Repeat exactly, and only, the lines from the one containing "birçok farklı" through the end of the records.
- - - - -
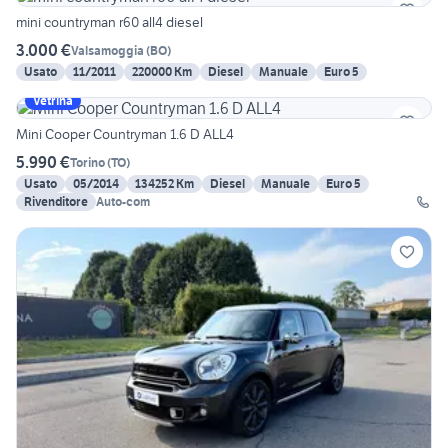
mini countryman r60 all4 diesel
3.000 €
Valsamoggia
(
BO
)
Usato
11/2011
220000 Km
Diesel
Manuale
Euro 5
Vetrina
Mini Cooper Countryman 1.6 D ALL4
5.990 €
Torino
(
TO
)
Usato
05/2014
134252 Km
Diesel
Manuale
Euro 5
Rivenditore
Auto-com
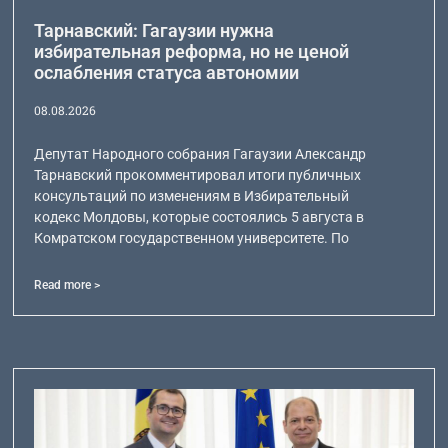
Тарнавский: Гагаузии нужна
избирательная реформа, но не ценой
ослабления статуса автономии
08.08.2026
Депутат Народного собрания Гагаузии Александр
Тарнавский прокомментировал итоги публичных
консультаций по изменениям в Избирательный
кодекс Молдовы, которые состоялись 5 августа в
Комратском государственном университете. По
Read more >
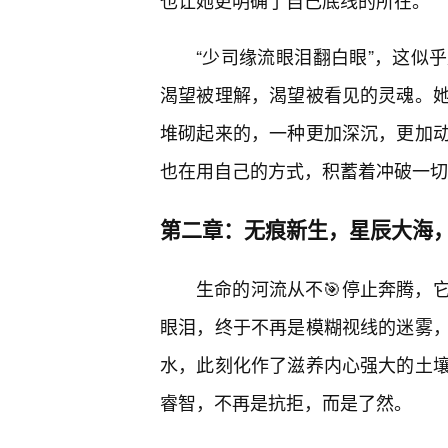
也让她更明确了自己底线的所在。
“少司缘流眼泪翻白眼”，这似
渴望被理解，渴望被看见的灵魂。
堆砌起来的，一种更加深沉，更加
也在用自己的方式，积蓄着冲破一切
第二章：无痕新生，星辰大海
生命的河流从不🎯停止奔腾，
眼泪，终于不再是模糊视线的迷雾
水，此刻化作了滋养内心强大的土
睿智，不再是抗拒，而是了然。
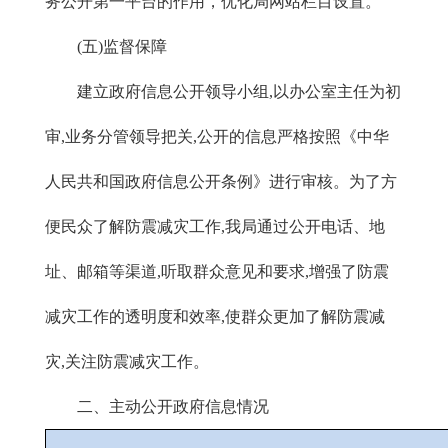
务公开第一平台的作用，优化局网站栏目设置。
(五)监督保障
建立政府信息公开领导小组,以办公室主任为初
审,业务分管领导把关,公开的信息严格按照《中华
人民共和国政府信息公开条例》进行审核。为了方
便民众了解防震减灾工作,我局通过公开电话、地
址、邮箱等渠道,听取群众意见和要求,增强了防震
减灾工作的透明度和效率,使群众更加了解防震减
灾,关注防震减灾工作。
二、主动公开政府信息情况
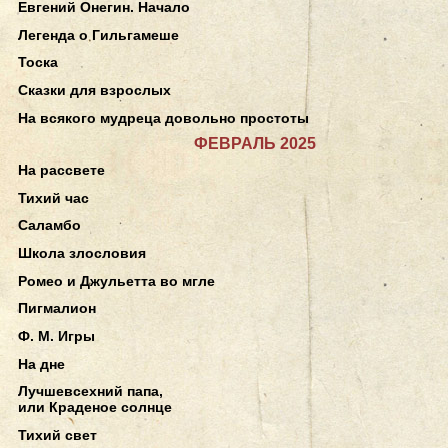
Евгений Онегин. Начало
Легенда о Гильгамеше
Тоска
Сказки для взрослых
На всякого мудреца довольно простоты
ФЕВРАЛЬ 2025
На рассвете
Тихий час
Саламбо
Школа злословия
Ромео и Джульетта во мгле
Пигмалион
Ф. М. Игры
На дне
Лучшевсехний папа,
или Краденое солнце
Тихий свет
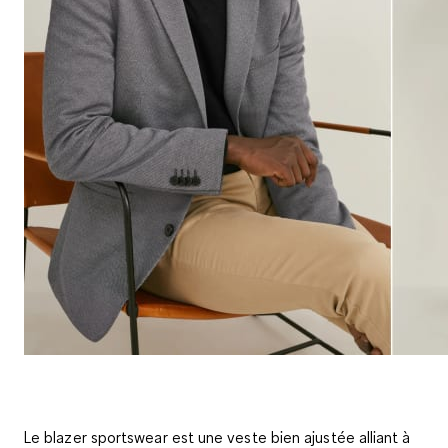
Le blazer sportswear est une veste bien ajustée alliant à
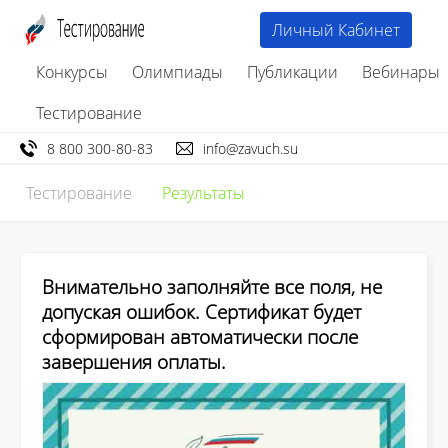
Личный Кабинет
Конкурсы
Олимпиады
Публикации
Вебинары
Тестирование
8 800 300-80-83
info@zavuch.su
Тестирование
Результаты
Внимательно заполняйте все поля, не
допуская ошибок. Сертификат будет
сформирован автоматически после
завершения оплаты.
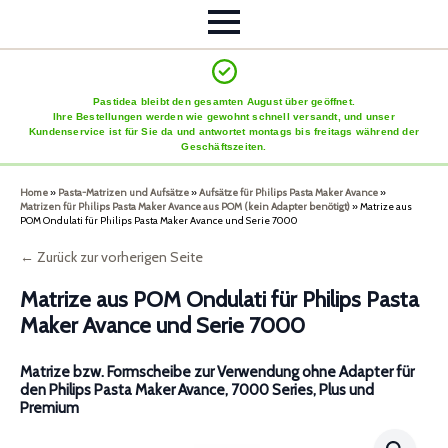
Pastidea bleibt den gesamten August über geöffnet.
Ihre Bestellungen werden wie gewohnt schnell versandt, und unser
Kundenservice ist für Sie da und antwortet montags bis freitags während der
Geschäftszeiten.
Home
»
Pasta-Matrizen und Aufsätze
»
Aufsätze für Philips Pasta Maker Avance
»
Matrizen für Philips Pasta Maker Avance aus POM (kein Adapter benötigt)
»
Matrize aus
POM Ondulati für Philips Pasta Maker Avance und Serie 7000
← Zurück zur vorherigen Seite
Matrize aus POM Ondulati für Philips Pasta
Maker Avance und Serie 7000
Matrize bzw. Formscheibe zur Verwendung ohne Adapter für
den Philips Pasta Maker Avance, 7000 Series, Plus und
Premium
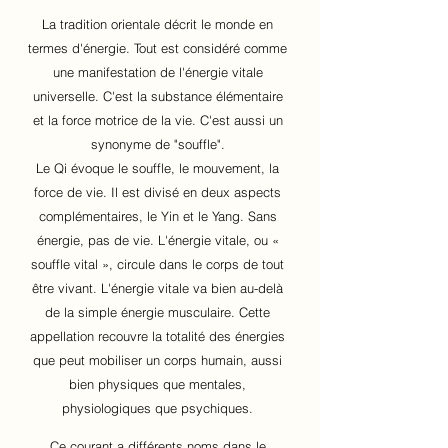
La tradition orientale décrit le monde en
termes d'énergie.
Tout est considéré comme
une manifestation de l'énergie vitale
universelle. C'est la substance élémentaire
et la force motrice de la vie.
C'est aussi un
synonyme de "souffle".
Le Qi évoque le souffle, le mouvement, la
force de vie. Il est divisé en deux aspects
complémentaires, le Yin et le Yang. Sans
énergie, pas de vie. L'énergie vitale, ou «
souffle vital », circule dans le corps de tout
être vivant.
L'énergie vitale va bien au-delà
de la simple énergie musculaire. Cette
appellation recouvre la totalité des énergies
que peut mobiliser un corps humain, aussi
bien physiques que mentales,
physiologiques que psychiques.
Ce courant a différents noms dans le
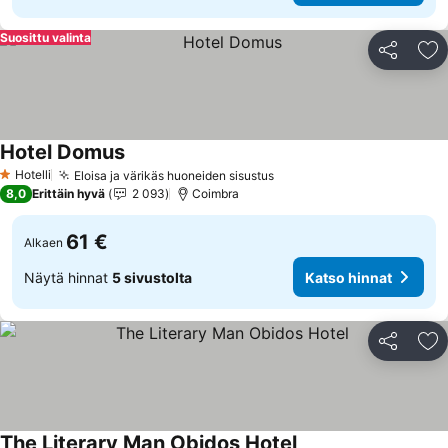
Suosittu valinta
Jaa
Li
Hotel Domus
Hotelli
Eloisa ja värikäs huoneiden sisustus
1 Tähtiluokitus
8,0
Erittäin hyvä
2 093
Coimbra
61 €
Alkaen
Näytä hinnat
5 sivustolta
Katso hinnat
Jaa
Li
The Literary Man Obidos Hotel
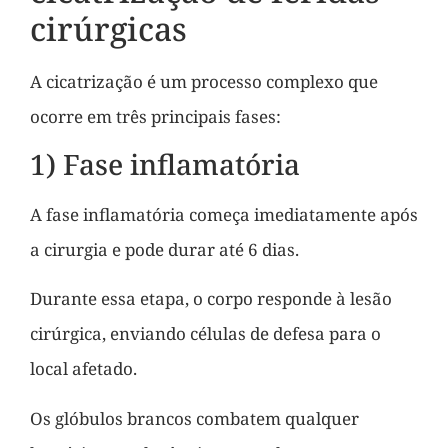
cirúrgicas
A cicatrização é um processo complexo que
ocorre em três principais fases:
1) Fase inflamatória
A fase inflamatória começa imediatamente após
a cirurgia e pode durar até 6 dias.
Durante essa etapa, o corpo responde à lesão
cirúrgica, enviando células de defesa para o
local afetado.
Os glóbulos brancos combatem qualquer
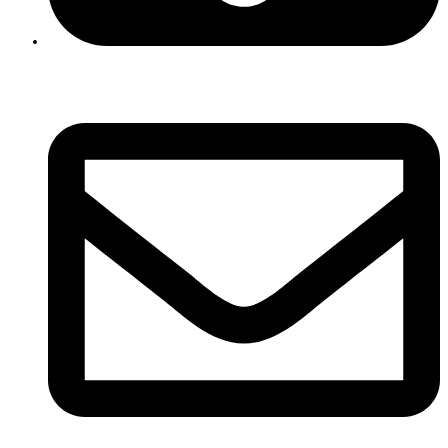
06 - 36 18 67 86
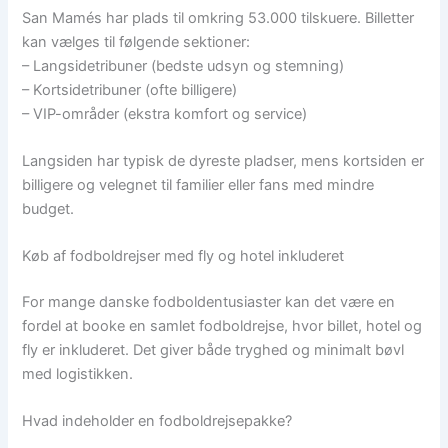
San Mamés har plads til omkring 53.000 tilskuere. Billetter
kan vælges til følgende sektioner:
– Langsidetribuner (bedste udsyn og stemning)
– Kortsidetribuner (ofte billigere)
– VIP-områder (ekstra komfort og service)
Langsiden har typisk de dyreste pladser, mens kortsiden er
billigere og velegnet til familier eller fans med mindre
budget.
Køb af fodboldrejser med fly og hotel inkluderet
For mange danske fodboldentusiaster kan det være en
fordel at booke en samlet fodboldrejse, hvor billet, hotel og
fly er inkluderet. Det giver både tryghed og minimalt bøvl
med logistikken.
Hvad indeholder en fodboldrejsepakke?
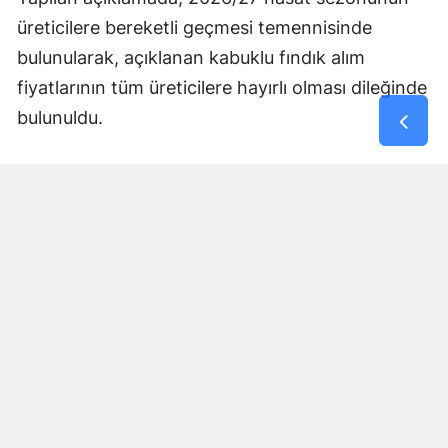
üreticilere bereketli geçmesi temennisinde
bulunularak, açıklanan kabuklu fındık alım
fiyatlarının tüm üreticilere hayırlı olması dileğinde
bulunuldu.
Yorumlar
İsim*
Yorum Yazın (500 Karakter)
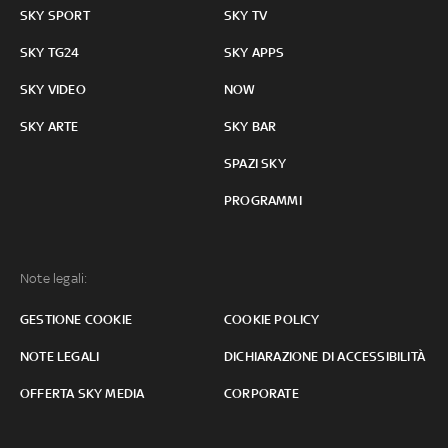
SKY SPORT
SKY TV
SKY TG24
SKY APPS
SKY VIDEO
NOW
SKY ARTE
SKY BAR
SPAZI SKY
PROGRAMMI
Note legali:
GESTIONE COOKIE
COOKIE POLICY
NOTE LEGALI
DICHIARAZIONE DI ACCESSIBILITÀ
OFFERTA SKY MEDIA
CORPORATE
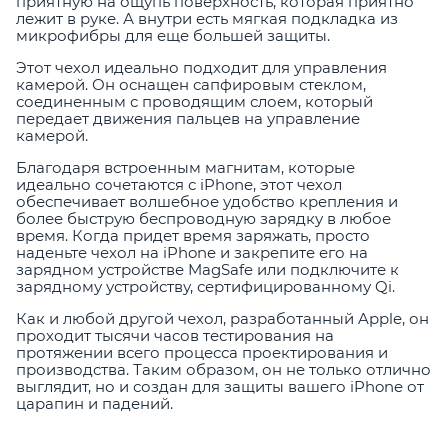
приятную на ощупь поверхность, которая приятно
лежит в руке. А внутри есть мягкая подкладка из
микрофибры для еще большей защиты.
Этот чехол идеально подходит для управления
камерой. Он оснащен сапфировым стеклом,
соединенным с проводящим слоем, который
передает движения пальцев на управление
камерой.
Благодаря встроенным магнитам, которые
идеально сочетаются с iPhone, этот чехол
обеспечивает волшебное удобство крепления и
более быструю беспроводную зарядку в любое
время. Когда придет время заряжать, просто
наденьте чехол на iPhone и закрепите его на
зарядном устройстве MagSafe или подключите к
зарядному устройству, сертифицированному Qi.
Как и любой другой чехол, разработанный Apple, он
проходит тысячи часов тестирования на
протяжении всего процесса проектирования и
производства. Таким образом, он не только отлично
выглядит, но и создан для защиты вашего iPhone от
царапин и падений.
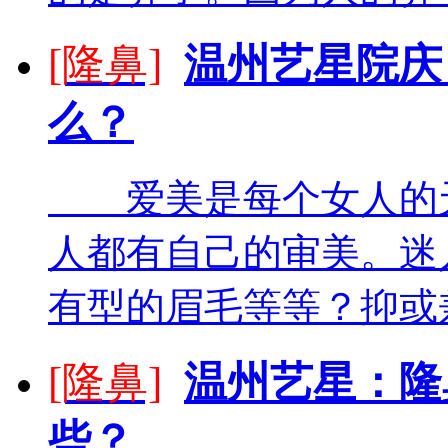
[隆鼻]
温州艺星院庆
么？
爱美是每个女人的天
人都有自己的审美。迷
有型的眉毛等等？抑或兼
[隆鼻]
温州艺星：隆
些？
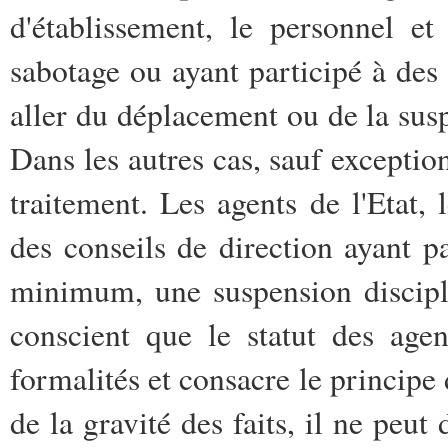
d'établissement, le personnel e
sabotage ou ayant participé à des 
aller du déplacement ou de la susp
Dans les autres cas, sauf exception
traitement. Les agents de l'Etat
des conseils de direction ayant pa
minimum, une suspension discipli
conscient que le statut des agen
formalités et consacre le principe 
de la gravité des faits, il ne peu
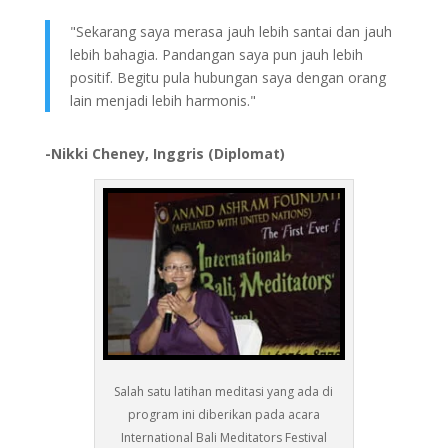
"Sekarang saya merasa jauh lebih santai dan jauh
lebih bahagia. Pandangan saya pun jauh lebih
positif. Begitu pula hubungan saya dengan orang
lain menjadi lebih harmonis."
-Nikki Cheney, Inggris (Diplomat)
Salah satu latihan meditasi yang ada di
program ini diberikan pada acara
International Bali Meditators Festival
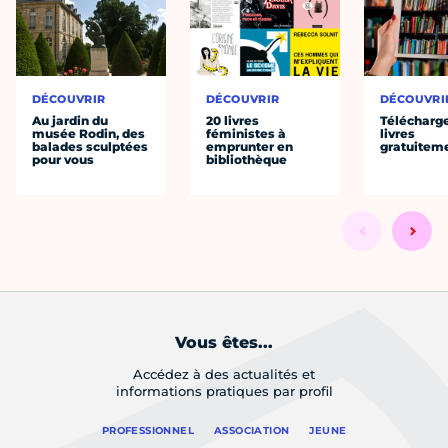
DÉCOUVRIR
DÉCOUVRIR
DÉCOUVRI
Au jardin du
20 livres
Télécharg
musée Rodin, des
féministes à
livres
balades sculptées
emprunter en
gratuitem
pour vous
bibliothèque
Vous êtes...
Accédez à des actualités et
informations pratiques par profil
PROFESSIONNEL
ASSOCIATION
JEUNE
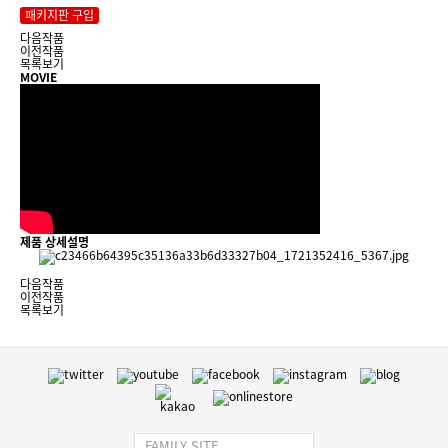
패키지판 구입
다음작품
이전작품
목록보기
MOVIE
제품 상세설명
다음작품
이전작품
목록보기
FAMILY SITE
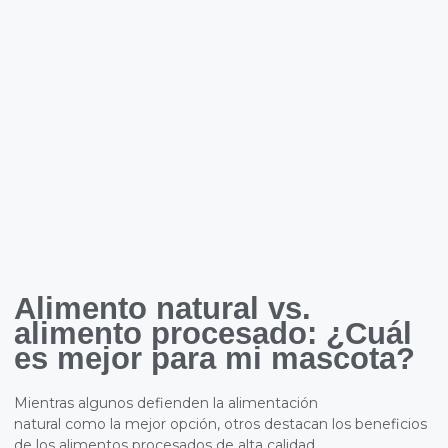
Alimento natural vs.
alimento procesado: ¿Cuál
es mejor para mi mascota?
Mientras algunos defienden la alimentación
natural como la mejor opción, otros destacan los beneficios
de los alimentos procesados de alta calidad.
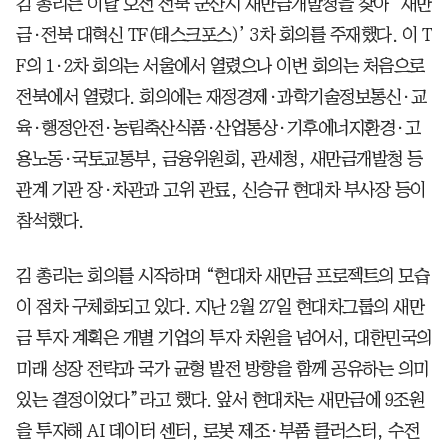
김 총리는 이날 오전 전북 군산시 새만금개발청을 찾아 ‘새만
금·전북 대혁신 TF(태스크포스)’ 3차 회의를 주재했다. 이 T
F의 1·2차 회의는 서울에서 열렸으나 이번 회의는 처음으로
전북에서 열렸다. 회의에는 재정경제·과학기술정보통신·교
육·행정안전·농림축산식품·산업통상·기후에너지환경·고
용노동·국토교통부, 금융위원회, 관세청, 새만금개발청 등
관계 기관 장·차관과 고위 관료, 신승규 현대차 부사장 등이
참석했다.
김 총리는 회의를 시작하며 “현대차 새만금 프로젝트의 모습
이 점차 구체화되고 있다. 지난 2월 27일 현대차그룹의 새만
금 투자 계획은 개별 기업의 투자 차원을 넘어서, 대한민국의
미래 성장 전략과 국가 균형 발전 방향을 함께 공유하는 의미
있는 결정이었다”라고 했다. 앞서 현대차는 새만금에 9조원
을 투자해 AI 데이터 센터, 로봇 제조·부품 클러스터, 수전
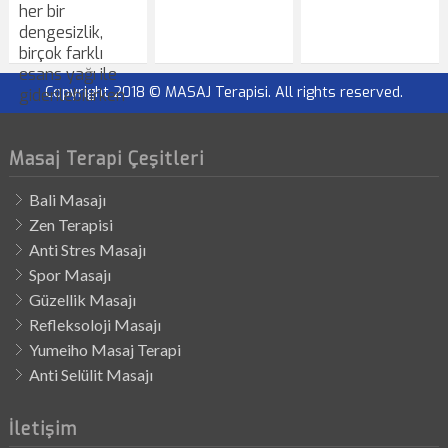
her bir
dengesizlik,
birçok farklı
esans yağı ile
Copyright 2018 © MASAJ Terapisi. All rights reserved.
giderilebilirken
Masaj Terapi Çeşitleri
Bali Masajı
Zen Terapisi
Anti Stres Masajı
Spor Masajı
Güzellik Masajı
Refleksoloji Masajı
Yumeiho Masaj Terapi
Anti Selülit Masajı
İletişim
- - - - -
• **ANSWER TO THIS TASK**:
birçok farklı
esans yağı ile
Copyright 2018 © MASAJ Terapisi. All rights reserved.
giderilebilirken
Masaj Terapi Çeşitleri
Bali Masajı
Zen Terapisi
Anti Stres Masajı
Spor Masajı
Güzellik Masajı
Refleksoloji Masajı
Yumeiho Masaj Terapi
Anti Selülit Masajı
İletişim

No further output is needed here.